Kelly didn't flash the smirk of sadness. She doesn't wear a topknot. But at the Republican presidential debate in Cleveland last week, she asked questions Trump didn't like. So angry was he that he began raging in public, and over the weekend, he did what had been considered impossible, even for him.
Trump gutted himself with his own vulgarity.

Trump climbed in the polls by playing the establishment critic, even as he served the establishment's interests by sucking up the media oxygen from true conservatives like Sens. Rand Paul, Ted Cruz and Marco Rubio.

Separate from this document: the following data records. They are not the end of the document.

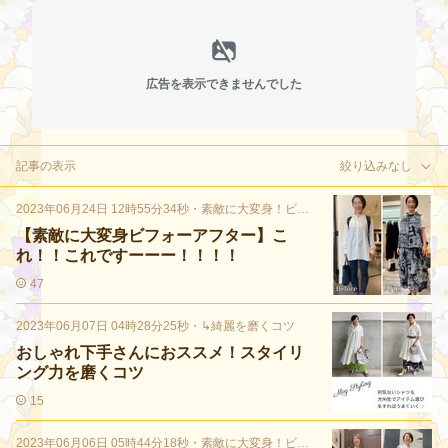
広告を表示できませんでした
記事の表示
絞り込みなし
2023年06月24日 12時55分34秒
・
素敵に大変身！ビフォーアフター
【素敵に大変身ビフォーアフター】こ
れ！！これですーーー！！！！
47
2023年06月07日 04時28分25秒
・
↳綺麗を磨くコツ
おしゃれ下手さんにおススメ！スタイリ
ング力を磨くコツ
15
2023年06月06日 05時44分18秒
・
素敵に大変身！ビフォーアフター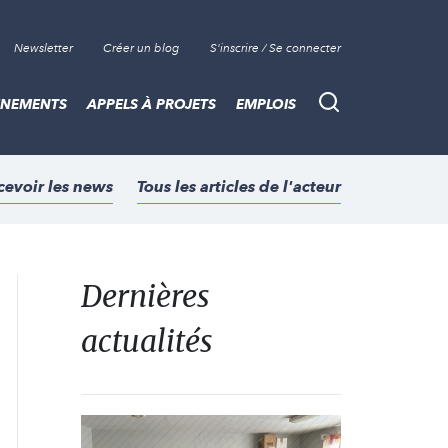
Newsletter
Créer un blog
S'inscrire / Se connecter
ÈNEMENTS
APPELS À PROJETS
EMPLOIS
Recherche
cevoir les news
Tous les articles de l'acteur
Dernières
actualités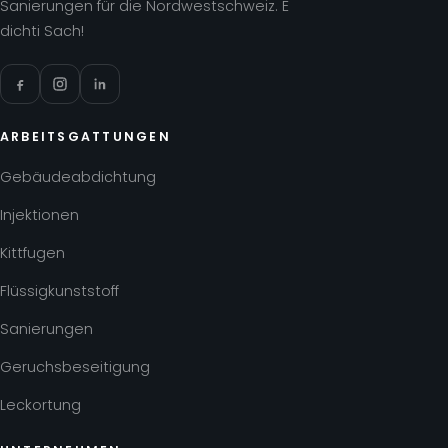
Sanierungen für die Nordwestschweiz. E
dichti Sach!
ARBEITSGATTUNGEN
Gebäudeabdichtung
Injektionen
Kittfugen
Flüssigkunststoff
Sanierungen
Geruchsbeseitigung
Leckortung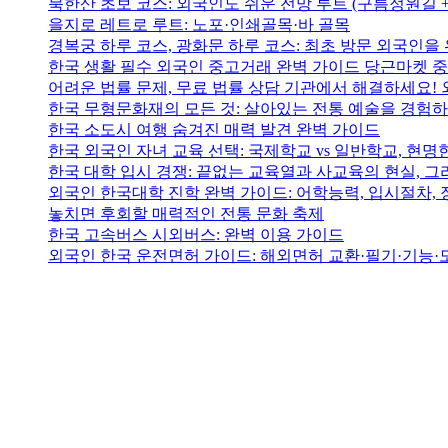
북한산 초보 코스: 외국인도 쉬운 전망 루트 (구름정원길 
을지로 레트로 루트: 노포·인쇄골목·바 골목
경복궁 하루 코스, 광화문 하루 코스: 최초 방문 외국인을 
한국 생활 필수 외국인 중고거래 완벽 가이드 당근마켓 
어려운 법률 문제, 무료 법률 상담 기관에서 해결하세요! 
한국 무형문화재의 모든 것: 살아있는 전통 예술을 경험
한국 소도시 여행 숨겨진 매력 발견 완벽 가이드
한국 외국인 자녀 교육 선택: 국제학교 vs 일반학교, 현
한국 대학 입시 경쟁: 끝없는 교육열과 사교육의 현실, 그
외국인 한국대학 진학 완벽 가이드: 어학능력, 입시절차,
놓치면 후회할 매력적인 전통 문화 축제
한국 고속버스 시외버스: 완벽 이용 가이드
외국인 한국 운전면허 가이드: 해외면허 교환·필기·기능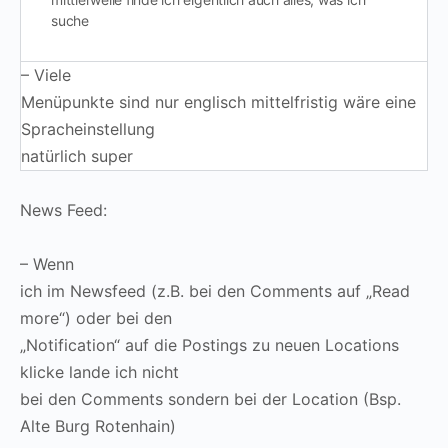
suche
– Viele
Menüpunkte sind nur englisch mittelfristig wäre eine
Spracheinstellung
natürlich super
News Feed:
– Wenn
ich im Newsfeed (z.B. bei den Comments auf „Read
more“) oder bei den
„Notification“ auf die Postings zu neuen Locations
klicke lande ich nicht
bei den Comments sondern bei der Location (Bsp.
Alte Burg Rotenhain)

He plays the tough guy. But he couldn't handle it when Kelly asked him a straight and fair question, without any of that Uma Thurman attitude from the "Kill Bill" movies.
Bill: "Pai Mei taught you the five point palm exploding heart technique?"
Thurman, as the Bride: "Of course he did."
Bill: "Why didn't you tell me?"
Why didn't Kelly tell us?
Because she's a journalist doing her job, asking the questions that Democrats would ask if Trump were the Republican nominee.
Let the Dim Mak do its work. You can see the effects already. We're simply waiting for the Trump campaign to pick a soft, dry place to fall.